# Remarkable USS Constitution Lacey Glass Tray



## Mayhem (Jan 25, 2017)

WOW! Collecting antiques in Southern California is both frustrating and rewarding. Frustrating in that very few real true antiques find their way out here. Rewarding in that the few antiques that do the owners don't know what they have. Here is an example I paid $5 for.
 I recognized it as American pressed lacy glass circa 1820 to 1850 because of the crude sharp edges and the heavy weight. Lacy glass is 33% lead and if you hold it correctly and hit it rings like a bell. I was initially weary of the piece because of the color. American pressed glass of the later period 1850 -1910 is made with manganese instead of lead and will purple when exposed to ultraviolet light (sunlight). Also, I have never personally seen a piece of colored lacy glass and the only images of this piece I could find online are clear.
 However, after close examination and research I am now convince it is real American pressed lacy glass circa 1820 to 1850 intentionally colored during manufacture. In the attached pictures note the swirls of color. Particularly around the "U.S.F." initials. In the picture taken outside against the sky the beige you see is my reflection.

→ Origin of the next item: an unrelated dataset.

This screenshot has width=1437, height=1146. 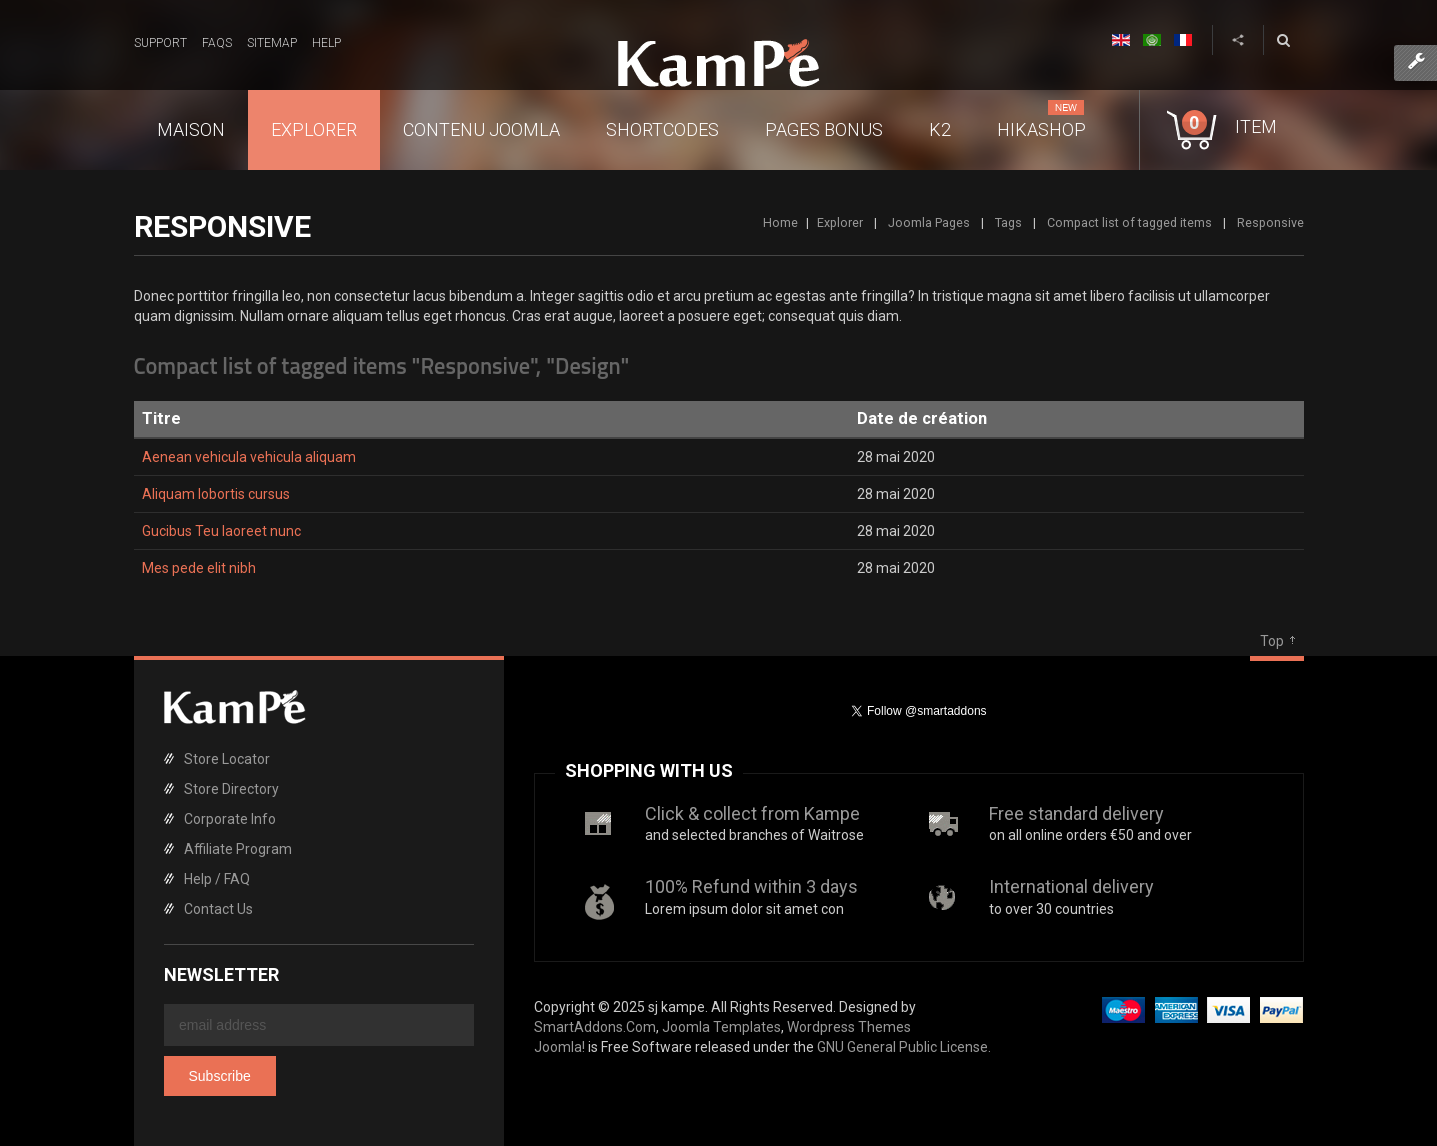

 If anyone out there has a differing opinion I would love to here it.


----------



## Mayhem (Jan 25, 2017)

Update: A clear one of these sold in December 2015 for $550. It was described as follows: Boston and Sandwich Glass Company miniature tray, with "USS Constitution" ship, rectangular, border composed of alternating hearts and six-pointed stars, wide scallop and point rim double-rope table ring, 1833-1845, ref. Barlow and Kaiser, figure 1052; 1" h x 7" l x 4 1/2" w.


----------



## klaatu (May 21, 2017)

That is a beautiful piece of glass.


----------



## sandchip (May 21, 2017)

klaatu said:


> That is a beautiful piece of glass.



Ditto that!  Don't know how I missed this, but that is a beautiful and very important piece.


----------



## STFoster (Jul 5, 2020)

I have this exact same dish.  I have been doing a lot of research on them and cannot find any value online for the colored ones only the clear. Pairpoint glass made colored ones to celebrate Boston Sandwich glass. Not sure who made it, I am guessing pairpoint since I cannot find any colored Lacy glass trays like this in the Sandwich companies name.


----------